Unlike baseball which have two grossly subpar facilities, none of the 32 NHL arenas are “bad” places to watch a game. All have some merit.
Interestingly, the New York Islanders played in two different barns prior to their move to the state-of-the-art UBS Arena. The Nassau Veterans Memorial Coliseum was a former dump that was made a lot better thanks to a $100 million renovation. And the Barclays Center in Brooklyn was a beautiful arena, but was bad for hockey.
Let’s take a trip to the not too distant past and take a look at these now-defunct Islanders’ arenas.
The Barclays Center is a gorgeous facility. It uses a tasteful dark brown and grey motif and has a fantastic HD videoboard. The Oculus above the main entrance with its LCD screen is quite impressive and unique in stadium design. Nice touches like planting the Ebbets Field flagpole at the corner of Atlantic and Flatbush helped give it a sense of place. And they sell wonderful (albeit expensive) local delicacies in the concession stands.
…But Not for Hockey
It’s flaw was that it wasn’t built for hockey. During the building stage, they decided not to build it as a multi-sport facility, and instead focused on basketball and concerts. As such, this state-of-the-art building was a horrible place for pucks in many seats.
The scoreboard sat over a blue line rather than center ice. Many of the seats did not allow for full views of the ice. Hell, some seats at one end of the upper deck had no view of one of the goals! That’s a VERY obstructed view.
Poor fan support
Not only that, but there was also a real lack of fan support. The Islanders have a proud and loyal base on Long Island (yes, Brooklyn is technically part of Long Island; but a tomato is technically a fruit). Many didn’t follow the team to Brooklyn given traffic or the hassle of taking the train for a weeknight game. And the team was unable to build much a new fan base with the Brooklyn hipsters.
In the end, the Islanders got kicked out and moved back to the Nassau Coliseum on a full-time basis in 2020-21
As it turns out, I saw one of the last hockey games played here. I would have taken some souvenirs had I known that at the time.
NASSAU VETERANS MEMORIAL COLISEUM
The Nassau Coliseum had a reputation for being a bare-bones dump. But that’s not true anymore. If it were bigger, the Isles might have stayed.
There were only 32 luxury suites, and they sit above the upper deck of seats, and not in between the lower and upper bowls. There was no Club Level. As such, the upper-level seats were the closest to the ice in the NHL. This proximity of “the real fans” created more energy in the building despite its low seating capacity; unlike most larger rinks, this place felt full even if there were only 13,000 people there. Attendees tended to be older, long-time supporters (often wearing vintage New York Islanders jerseys) making it a savvier, albeit cynical, crowd.

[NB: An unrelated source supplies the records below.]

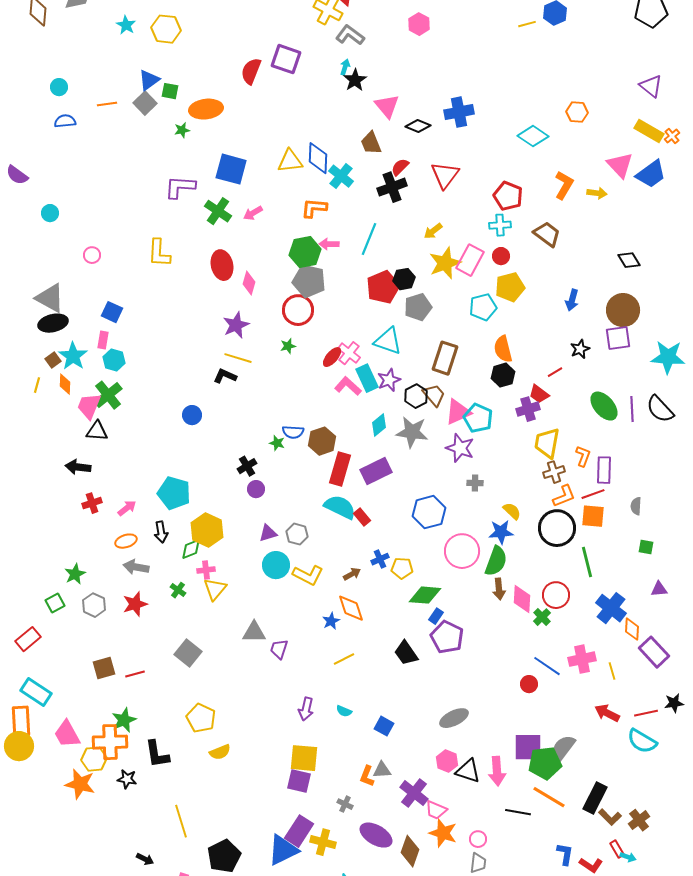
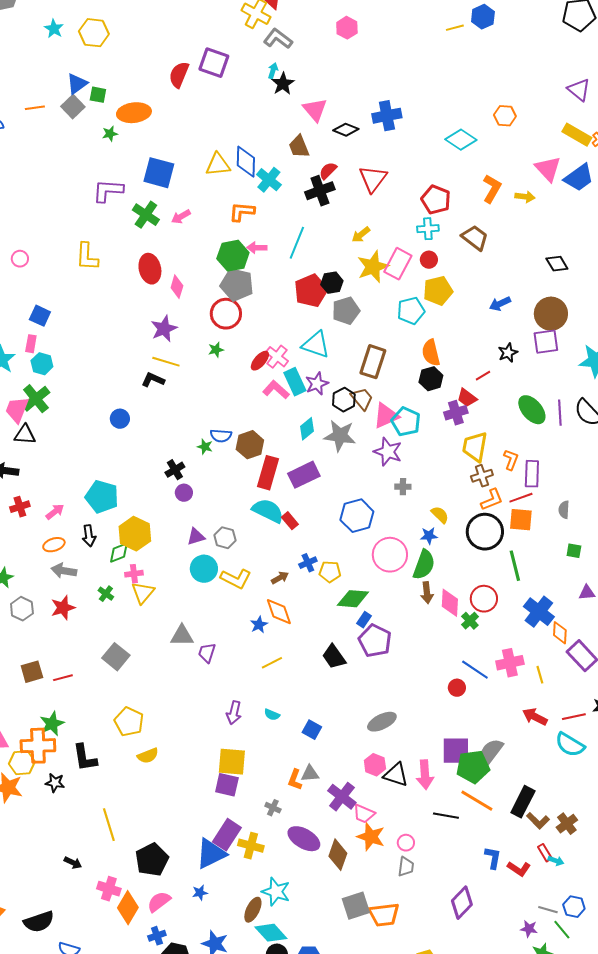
blue arrow: (572, 300) -> (500, 304), turned 50
blue star: (501, 532) -> (429, 536), size x0.7

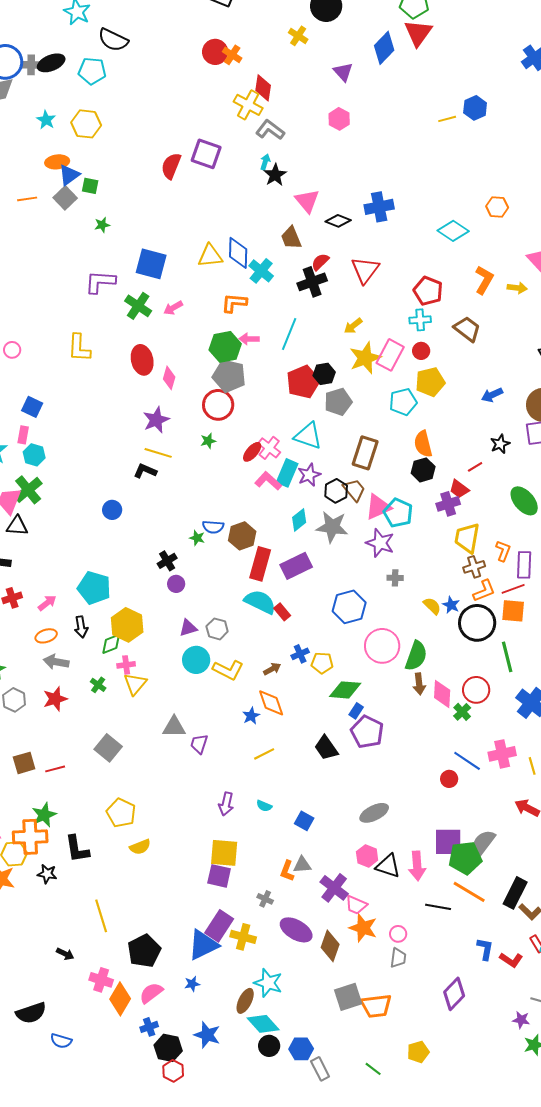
orange ellipse: (134, 113) -> (57, 162), moved, size x0.7
cyan rectangle: (295, 382) -> (287, 473), turned 48
blue star: (429, 536) -> (451, 605), moved, turned 30

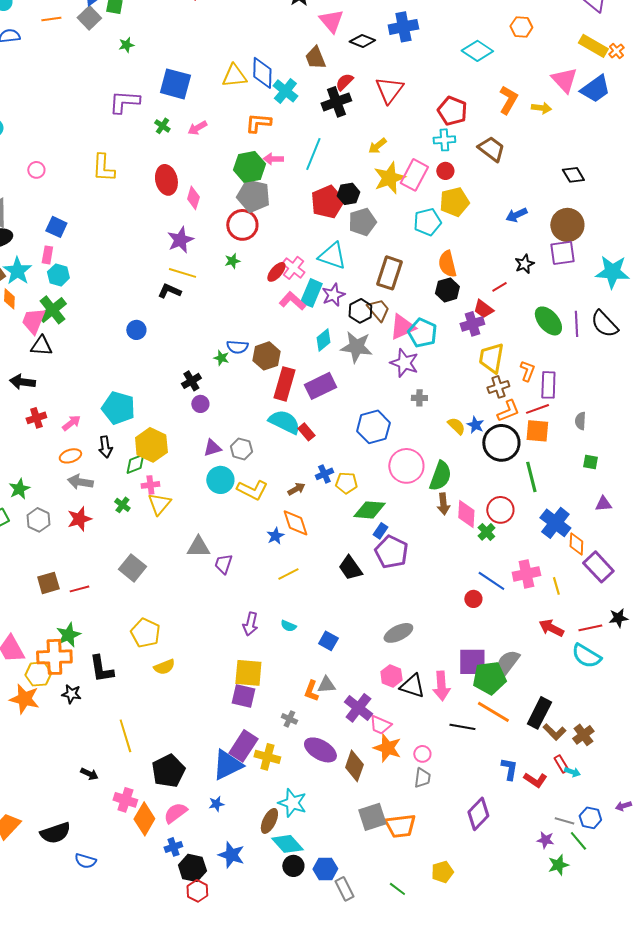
green cross: (138, 306) -> (162, 126), size x0.6

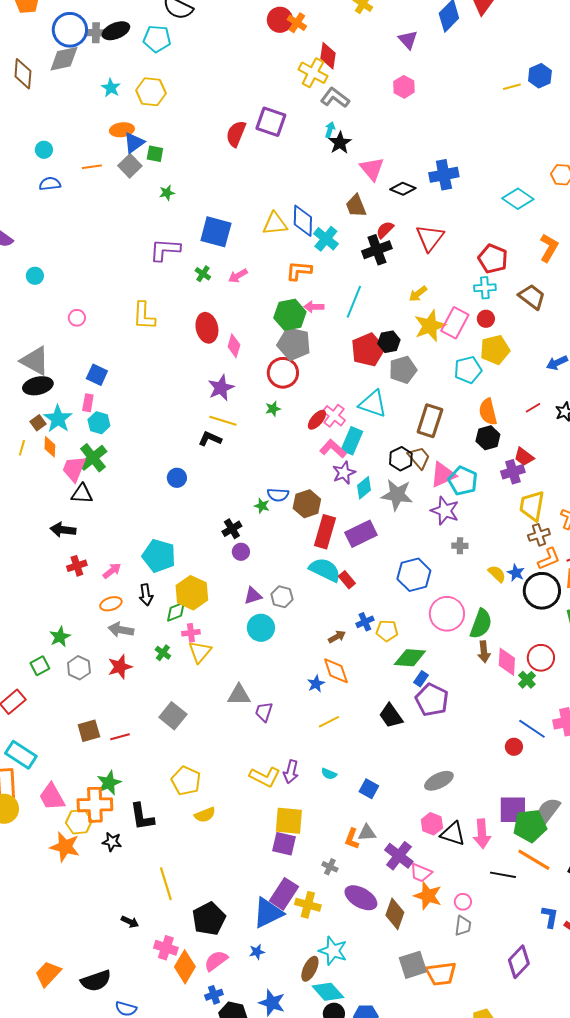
red line: (499, 287) -> (533, 408), moved
purple star: (333, 295) -> (344, 473), moved
yellow L-shape: (252, 490) -> (265, 777), moved

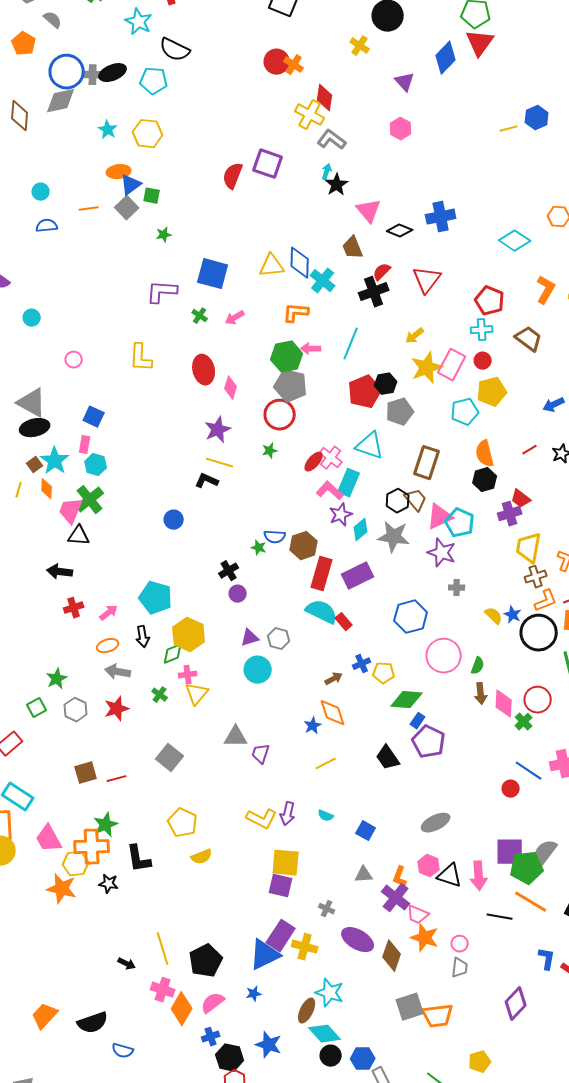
green semicircle: (481, 624) -> (478, 666), size x0.6
orange L-shape: (352, 839) -> (400, 877), moved
yellow line: (166, 884) -> (163, 949), moved

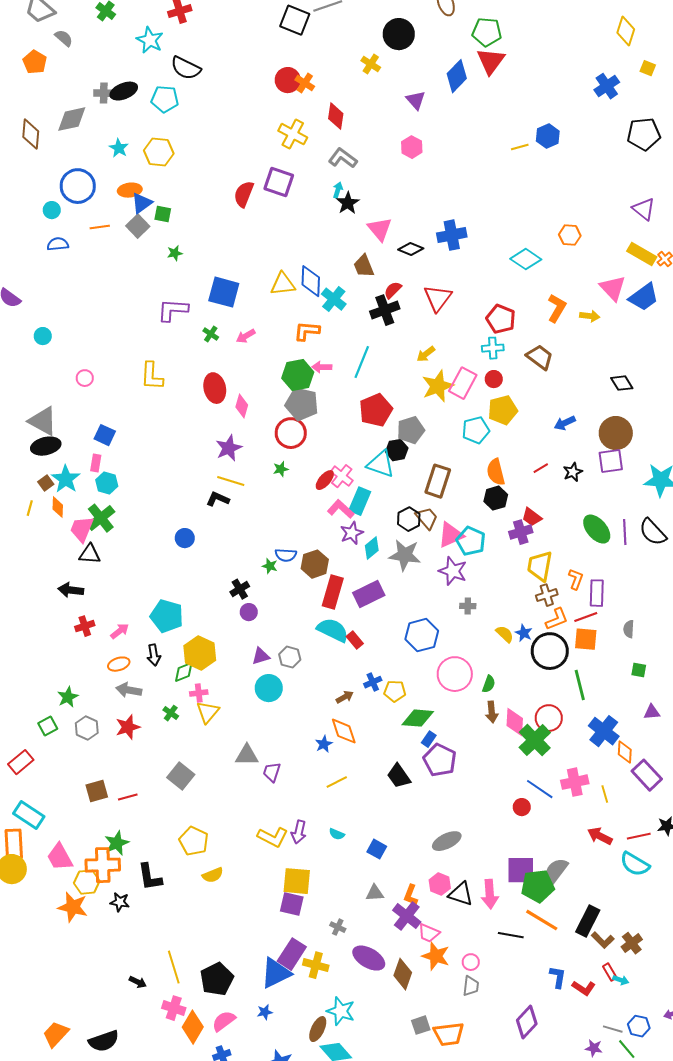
blue circle: (67, 72) -> (78, 186), moved
yellow cross: (310, 115) -> (293, 134), moved
black hexagon: (386, 384) -> (397, 450), moved
green cross: (524, 722) -> (535, 740), size x1.8
gray square: (410, 1007) -> (421, 1025), size x0.7

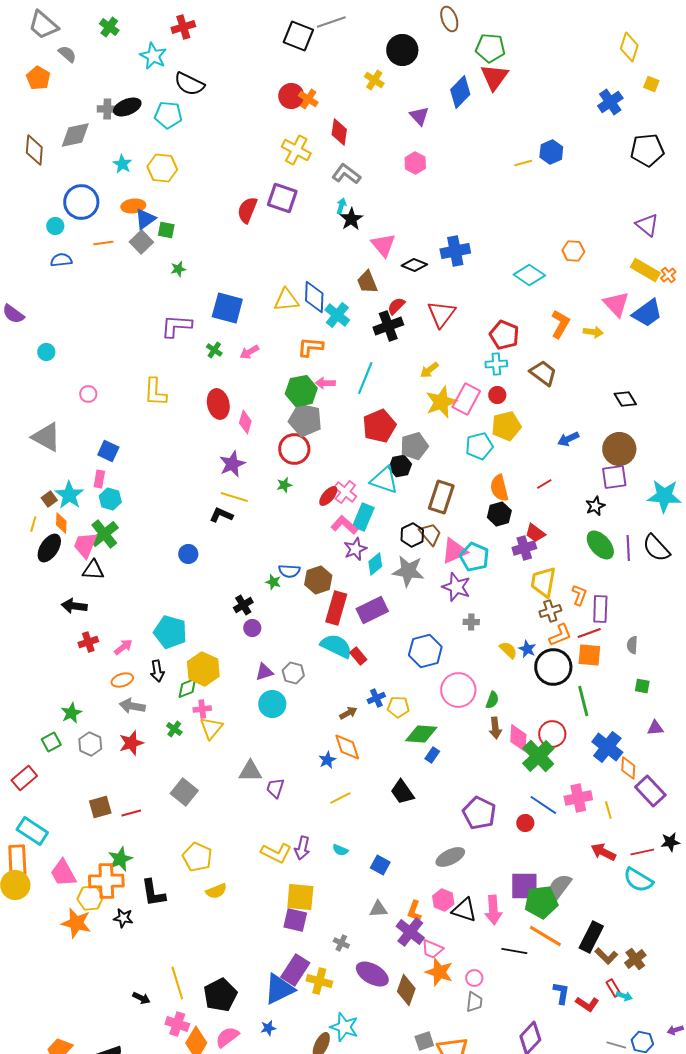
black ellipse: (46, 446) -> (49, 548), moved, turned -44
black star: (573, 472) -> (595, 506), moved
purple pentagon: (440, 760) -> (479, 813), moved

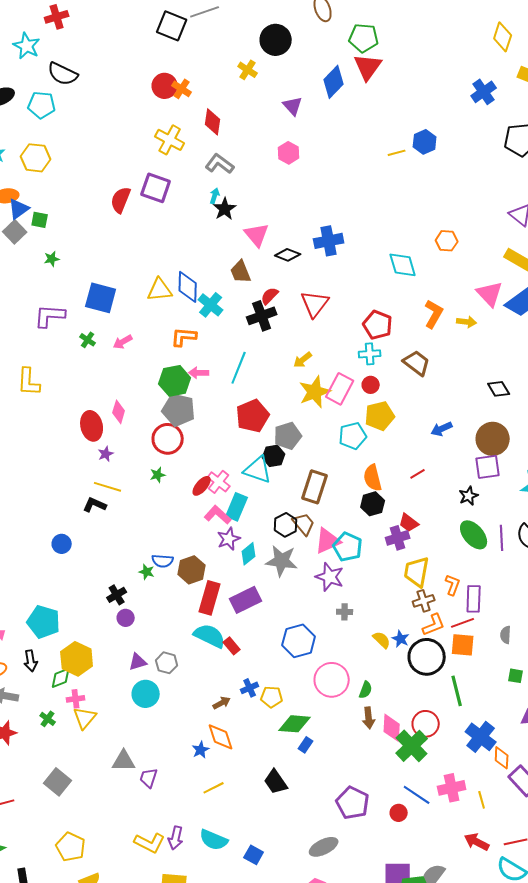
cyan diamond: (529, 275) -> (403, 265), turned 40
red ellipse: (218, 404) -> (92, 426), moved
purple star: (232, 464) -> (106, 454), size x0.6
cyan semicircle: (340, 850) -> (214, 840), size x1.8

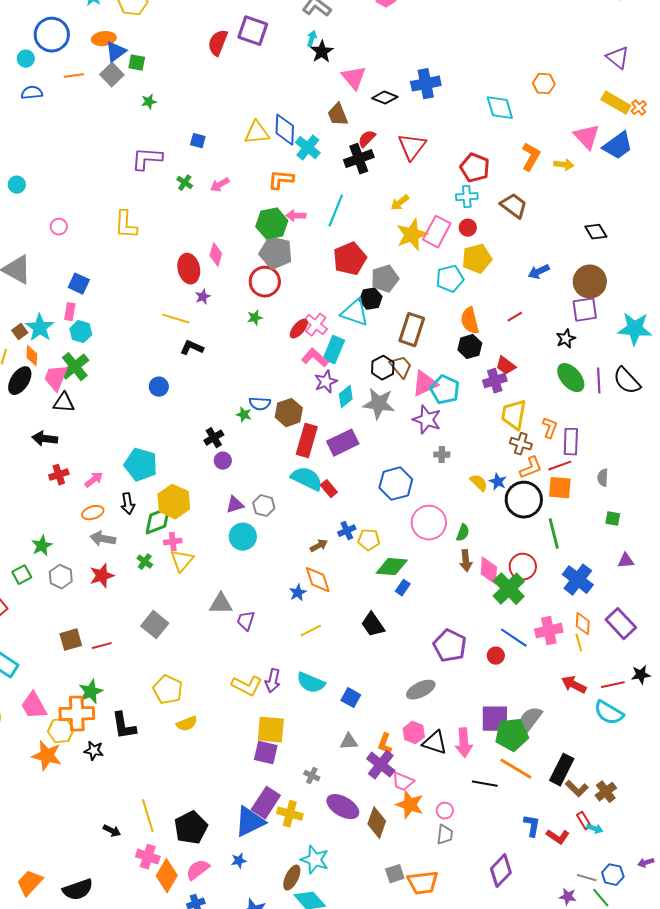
blue square: (101, 298) -> (198, 141), size x0.5
yellow line: (108, 487) -> (176, 319), moved
brown cross: (424, 601) -> (521, 444), turned 35
green diamond: (61, 678) -> (158, 521), size x1.4
orange diamond: (502, 758) -> (583, 624), moved

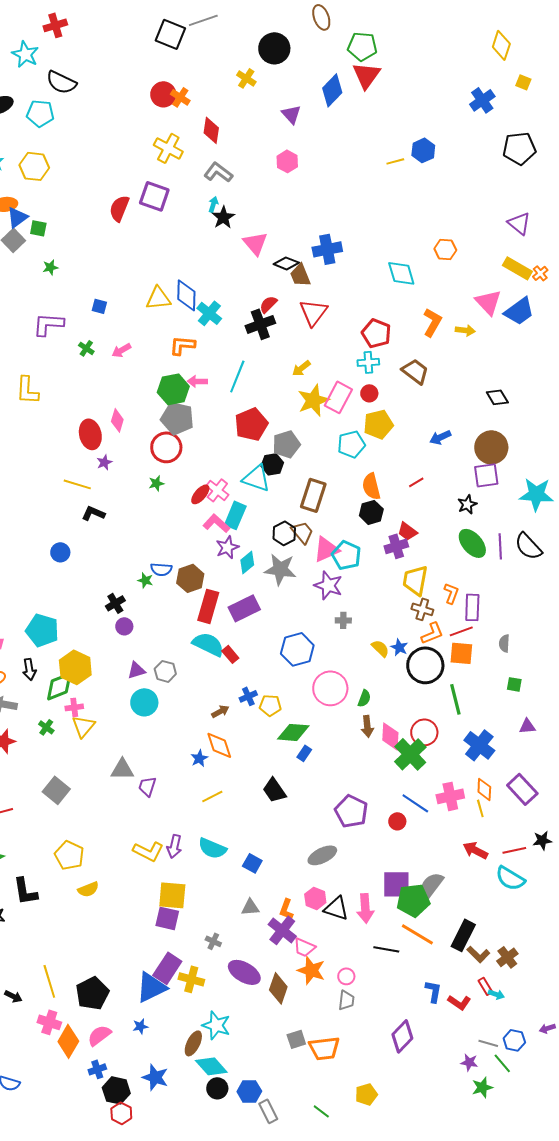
brown trapezoid: (338, 115) -> (300, 275), moved

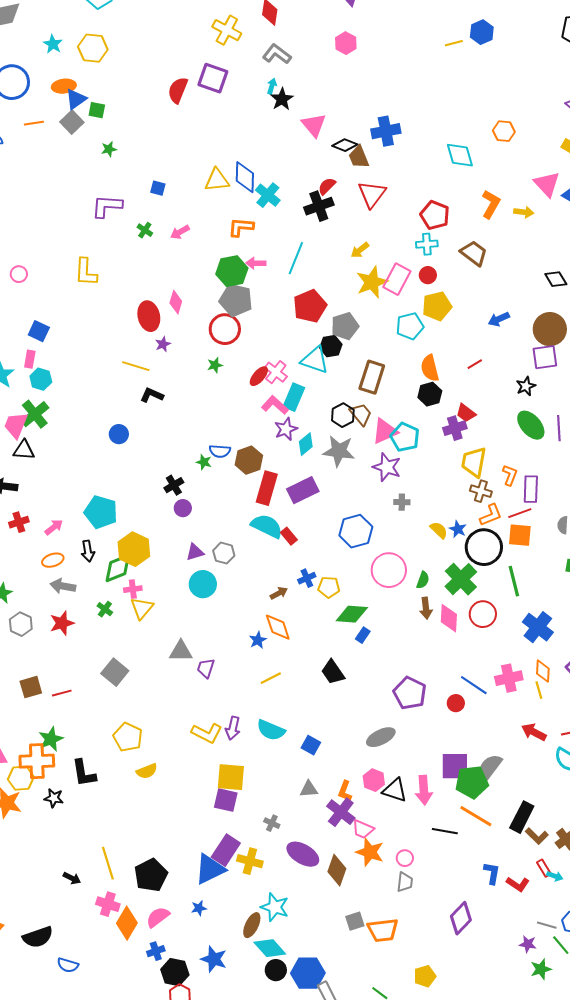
green cross: (410, 754) -> (461, 579), moved
blue hexagon: (249, 1091) -> (308, 973), size x1.4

The renovations helped with some sore spots.
With the reduced capacity, every fan got more room. Washrooms were doubled. A VIP area was added beneath part of the lower bowl. And the new exterior, with the façade featuring 4,700 aluminum fins, looked a hell of a lot sharper than the old Soviet-style concrete design.
But she was still flawed
Concourses were still cramped, and concessions were surprising inefficient with long lines and poor throughput (at least on the night that I attended). Unless you lived/worked in Nassau or Suffolk county, getting there was a pain; the rink is 30 miles from NYC and it was easier with a car since public transit involves a rail line and a bus through dodgy Hempstead, or the LIRR and an Uber. And there was very little within walking distance other than a Marriott and a few fast-food joints, meaning the pre-game scene was lacking.
Despite all that, it reminded us of a simpler time in pro sports. In a weird way, I’m sad to see her go.